Finance Supplementary Bill: Federal Board of Revenue (FBR) has issued salient features of sales tax and federal excise duty proposed through Finance Supplementary (Second Amendment) Bill, 2019.
The bill, presented on January 23, 2019, introduces several changes aimed at stimulating investment, simplifying tax structures, and providing relief in various sectors.
One significant change is the exemption granted to Greenfield industries on imported plant and machinery. The exemption, applicable to machinery falling under chapter 84 and 85 of PCT (excluding consumer durables and office equipment), is designed to encourage new industrial setups for the production of taxable goods. However, it is subject to the issuance of an exemption certificate by the concerned Commissioner Inland Revenue, with an indicative positive list of eligible machinery to be circulated by the Board.

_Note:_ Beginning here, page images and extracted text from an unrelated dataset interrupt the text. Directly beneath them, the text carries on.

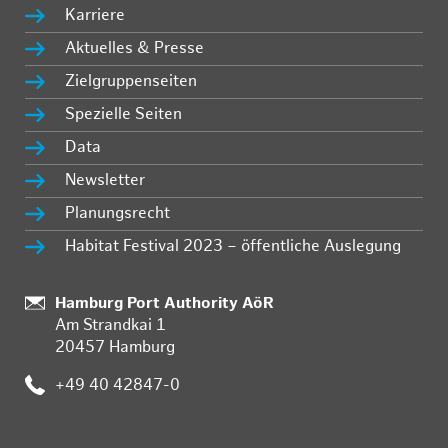
Karriere
Aktuelles & Presse
Zielgruppenseiten
Spezielle Seiten
Data
Newsletter
Planungsrecht
Habitat Festival 2023 – öffentliche Auslegung
Standort:
Hamburg Port Authority AöR
Am Strandkai 1
20457 Hamburg
Telefon:
+49 40 42847-0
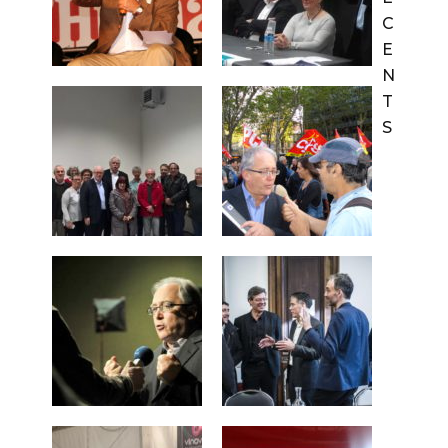
C
E
N
T
S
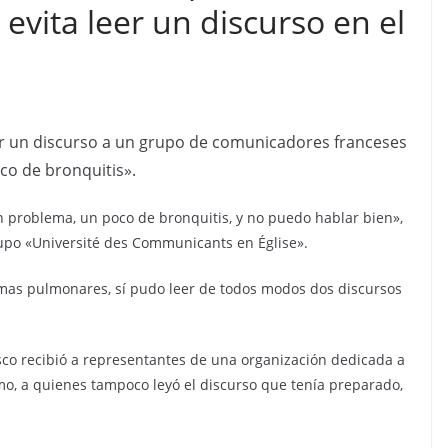
 evita leer un discurso en el
eer un discurso a un grupo de comunicadores franceses
co de bronquitis».
un problema, un poco de bronquitis, y no puedo hablar bien»,
grupo «Université des Communicants en Église».
emas pulmonares, sí pudo leer de todos modos dos discursos
.
sco recibió a representantes de una organización dedicada a
mo, a quienes tampoco leyó el discurso que tenía preparado,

Recognizing the liquidity crunch faced by businesses due to pending sales tax refunds, the FBR proposes a new mechanism. Section 67A is suggested to be inserted in the Sales Tax Act, 1990, allowing the issuance of promissory notes to claimants at their option. The Tenth Schedule outlines the features and mechanism for the issuance of these notes.

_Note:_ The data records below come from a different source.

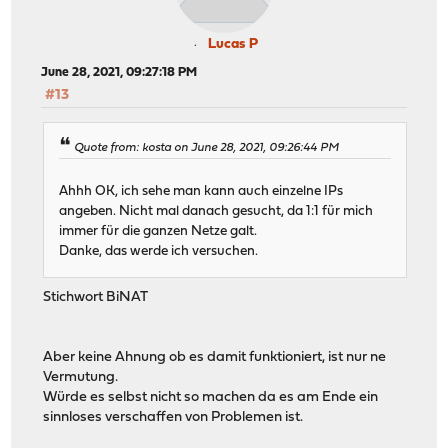
Lucas P
June 28, 2021, 09:27:18 PM
#13
Quote from: kosta on June 28, 2021, 09:26:44 PM
Ahhh OK, ich sehe man kann auch einzelne IPs
angeben. Nicht mal danach gesucht, da 1:1 für mich
immer für die ganzen Netze galt.
Danke, das werde ich versuchen.
Stichwort BiNAT
Aber keine Ahnung ob es damit funktioniert, ist nur ne
Vermutung.
Würde es selbst nicht so machen da es am Ende ein
sinnloses verschaffen von Problemen ist.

The tax structure on the import of mobile phones is set to be simplified and rationalized. The existing complex and indiscriminate feature-based sales tax slabs in the Ninth Schedule will be replaced with import value-based slabs, addressing the differentiation between inexpensive and expensive mobile phones.

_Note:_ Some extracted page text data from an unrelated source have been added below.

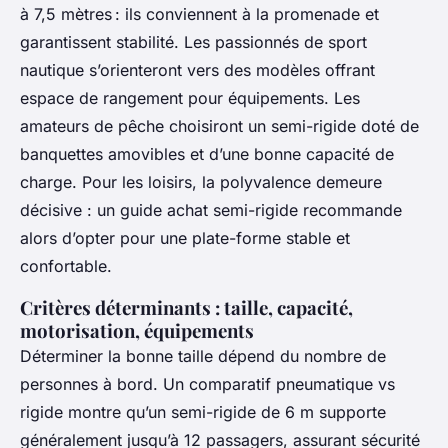
à 7,5 mètres : ils conviennent à la promenade et
garantissent stabilité. Les passionnés de sport
nautique s’orienteront vers des modèles offrant
espace de rangement pour équipements. Les
amateurs de pêche choisiront un semi-rigide doté de
banquettes amovibles et d’une bonne capacité de
charge. Pour les loisirs, la polyvalence demeure
décisive : un guide achat semi-rigide recommande
alors d’opter pour une plate-forme stable et
confortable.
Critères déterminants : taille, capacité,
motorisation, équipements
Déterminer la bonne taille dépend du nombre de
personnes à bord. Un comparatif pneumatique vs
rigide montre qu’un semi-rigide de 6 m supporte
généralement jusqu’à 12 passagers, assurant sécurité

In an effort to discourage the import of luxury cars and SUVs, an increase in Federal Excise Duty is proposed. The rate for imported cars and jeeps with an engine capacity up to 3000 cc will rise from 20 percent to 25 percent, and for those exceeding 3000 cc, it will increase to 30 percent. Additionally, a 10 percent FED will be levied on locally manufactured/assembled cars and SUVs with an engine capacity exceeding 1800cc.
The continuity of exemption on plant, machinery, and equipment for Renewable Energy is assured until June 30, 2023. This move aims to provide certainty and instill confidence in investors, supporting the renewable energy sector.
A notable provision addresses the restrictive and unclear existing exemption in the Sixth Schedule related to ostomy procedures for cancer patients. The exemption is now linked to ostomy-related appliances and items listed under PCT heading 99.25. This involves a recasting of the heading through an amendment to the Customs Act, 1969, with a comprehensive list of items to be included.
These proposed changes reflect the government’s commitment to fostering industrial growth, simplifying tax procedures, and providing targeted relief to specific sectors. The Finance Supplementary (Second Amendment) Bill, 2019, is anticipated to undergo further deliberations before potential implementation, as stakeholders assess the potential impact on various industries and the economy at large.